QC faculty are also participating in fruitful cross-disciplinary partnerships. Dana Weinberg (Sociology) and Adam Kapelner (Mathematics) co-authored the article “Do Book Consumers Discriminate against Black, Female, or Young Authors?” Weinberg’s scholarly focus is on writing in the digital age and discrimination in publishing, while Kapelner’s work is on experimental design and machine learning. Weinberg and Kapelner noted the racial and gender inequalities in the publishing industry. In this article, they test the common assertion that readers discriminate by buying fewer books by Black, female, and young authors, thus making them a worse investment for publishers. For this study, the researchers created fictitious book covers with randomized genres, cover designs, and author names and photos, and had participants rate their level of interest in the books they supposedly represented. Participants in this study did not discriminate against Black or female authors, and in fact showed a preference for Black authors. Thus, the reluctance of publishers to publish books by Black and female authors is not rational. The authors suggest that publishers work to improve the diversity of their published authors.
Math and Natural Sciences
I’d also like to note a new work from a faculty member whose work also has been getting a lot of well-deserved national attention. A previous installment of QC Research Highlights featured the work of John Dennehy (Biology), whose team helped to develop a method of testing wastewater for COVID. Dennehy and the other authors, including many QC students and technicians (credited in the article), have continued this work with a new article, “Tracking Cryptic SARS-CoV-2 Lineages Detected in NYC Wastewater.” The researchers found that the wastewater carried traces of several mutations of COVID that are rarely seen in clinical settings. It may be that patients with these mutations simply were not sampled in a clinical setting, or that these lineages occur only in the gut and aren’t picked up by standard COVID tests. The article also considers whether these mutations may be carried by rats or other NYC mammals, however, the lack of animal DNA in the sample makes that unlikely. In any case, these variants showed some resistance to antibodies.
Arts and Humanities
Xiao Li (Classical, Middle Eastern and Asian Languages and Cultures) and Hongyong Liu (University of Macao) co-authored “Dimensional Adjectives in Nuosu Yi.” Li is a linguist who studies semantics and syntax-semantic interfaces. Nuosu Yi is a language spoken by the Yi people, a minority ethnic group in China. This paper focuses on dimensional adjectives, that is, adjectives describing concepts such as size, height, depth, and so on. Li and Liu distinguish between “positive adjectives,” which describe things, and “equative adjectives,” which compare things (“Ayi is tall” vs “Ayi is taller than Aguo.”) A few adjectives in Nuosu Yi form special constructions when they are changed from positive to equative adjectives. As far as the researchers know, there are only ten of these. This is interesting not only for the study of Nuosu Yi but also for understanding how degree adjectives work across languages.
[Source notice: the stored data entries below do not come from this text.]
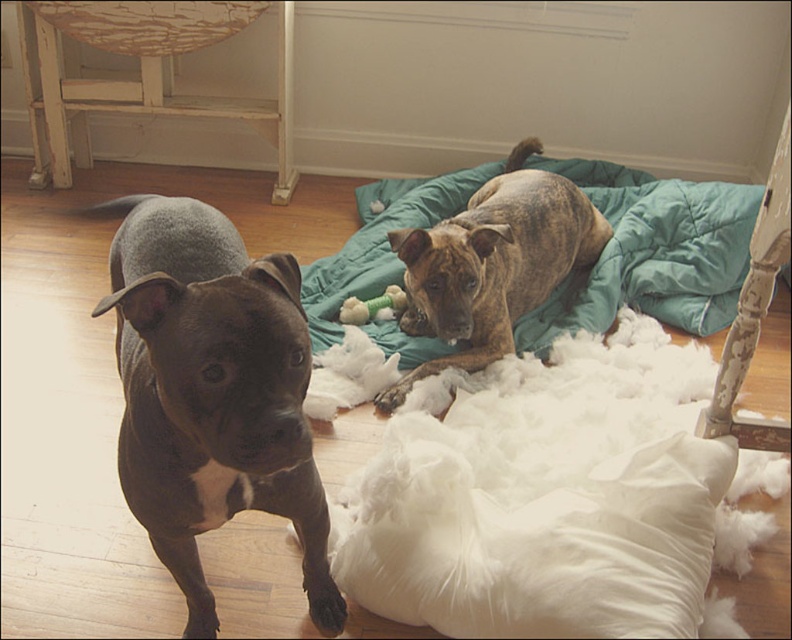 Question: Which object appears farthest from the camera in this image?

Choices:
 (A) teal quilted blanket at upper right
 (B) teal quilted dog bed at upper center
 (C) green plush toy at center
 (D) brown brindle dog at upper center

Answer: (C)

Question: Among these points, which one is farthest from the camera?

Choices:
 (A) (268, 481)
 (B) (406, 305)
 (C) (669, 200)

Answer: (C)

Question: Does brown brindle dog at upper center come behind green plush toy at center?

Choices:
 (A) yes
 (B) no

Answer: (B)

Question: Can you confirm if teal quilted blanket at upper right is positioned above green plush toy at center?

Choices:
 (A) yes
 (B) no

Answer: (A)

Question: Considering the real-world distances, which object is farthest from the teal quilted dog bed at upper center?

Choices:
 (A) green plush toy at center
 (B) shiny brown fur at left
 (C) brown brindle dog at upper center

Answer: (B)

Question: Is shiny brown fur at left wider than brown brindle dog at upper center?

Choices:
 (A) no
 (B) yes

Answer: (A) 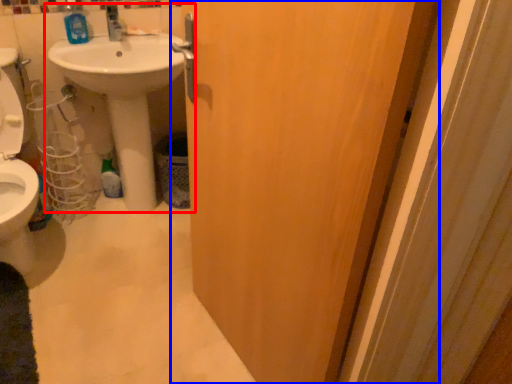 Question: Which point is closer to the camera, sink (highlighted by a red box) or door (highlighted by a blue box)?

Choices:
 (A) sink
 (B) door

Answer: (B)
Thanks for reading, and thanks to all the authors whose work is included here!
This is one of a series of blog posts featuring faculty publications in CUNY Academic Works. Academic Works is a service of the CUNY Libraries dedicated to collecting and providing access to the research, scholarship, and creative and pedagogical work of the City University of New York. In service to CUNY’s mission as a public university, content in Academic Works is freely available to all.